• [DATA RECORDS]:
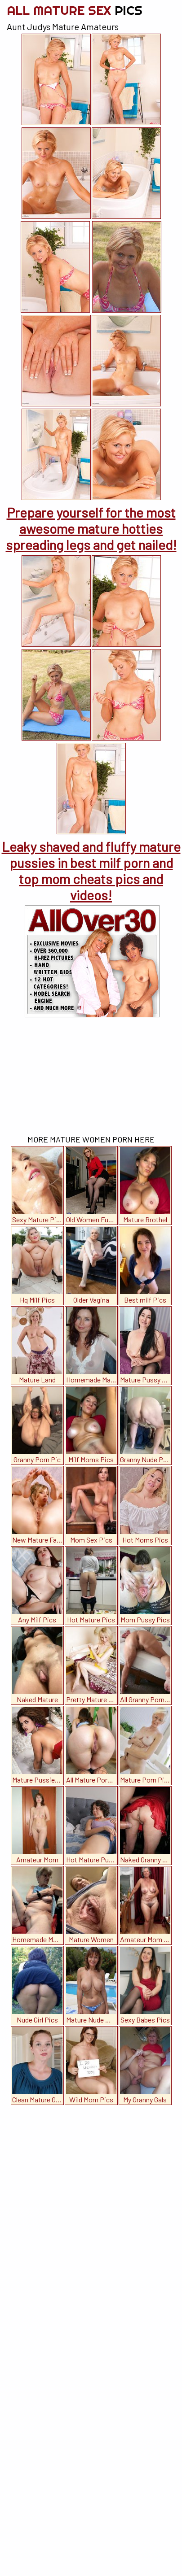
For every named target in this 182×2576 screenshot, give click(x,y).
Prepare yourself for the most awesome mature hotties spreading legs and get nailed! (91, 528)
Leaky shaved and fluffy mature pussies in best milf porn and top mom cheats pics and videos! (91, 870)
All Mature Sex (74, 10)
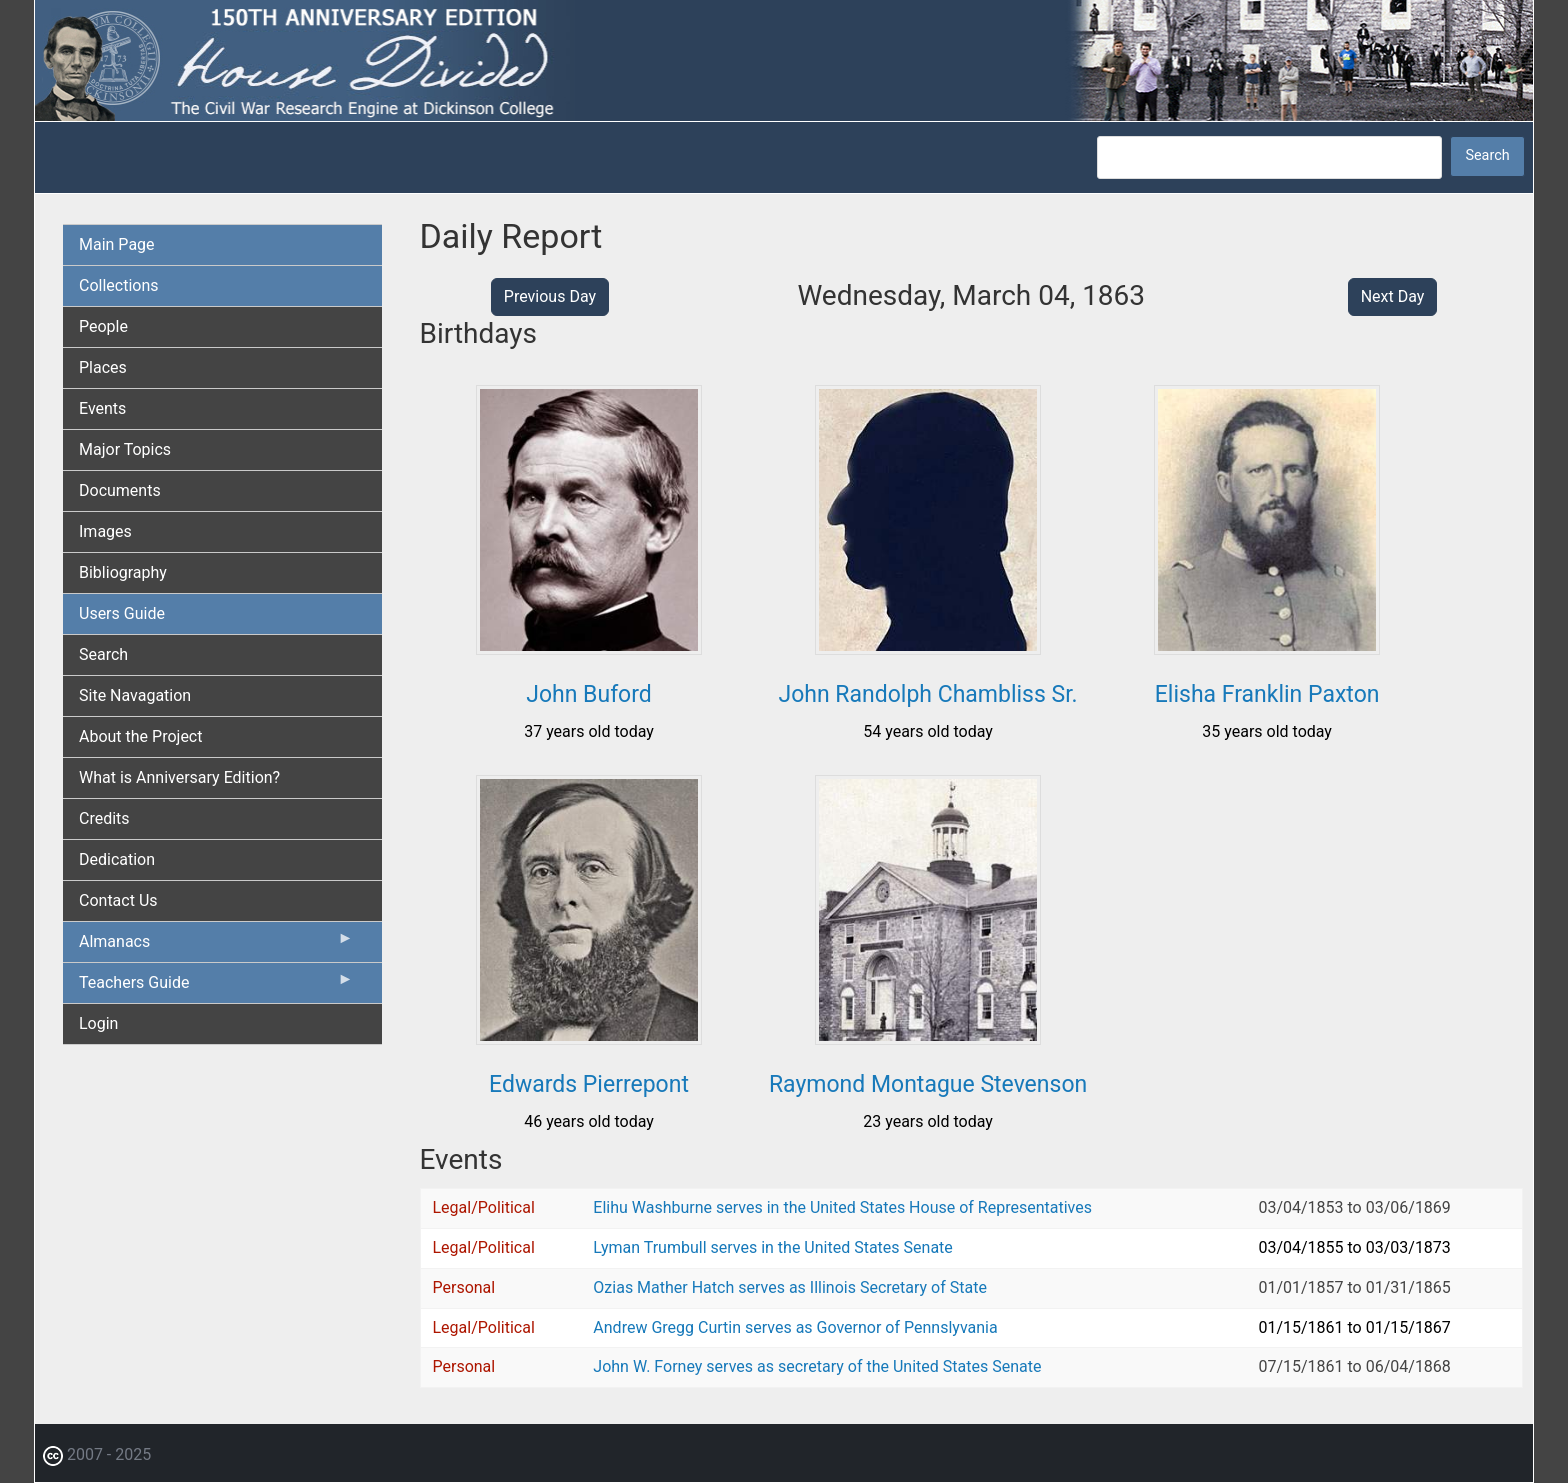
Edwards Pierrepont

• [REQUIREMENT]:
Please output the material as written, apart from the images.

• [OUTPUT OF THE EXERCISE]:
For every named target in this 182×2576 screenshot, give click(x,y).
Prepare yourself for the most awesome mature hotties spreading legs and get nailed! (91, 528)
Leaky shaved and fluffy mature pussies in best milf porn and top mom cheats pics and videos! (91, 870)
All Mature Sex (74, 10)
Edwards Pierrepont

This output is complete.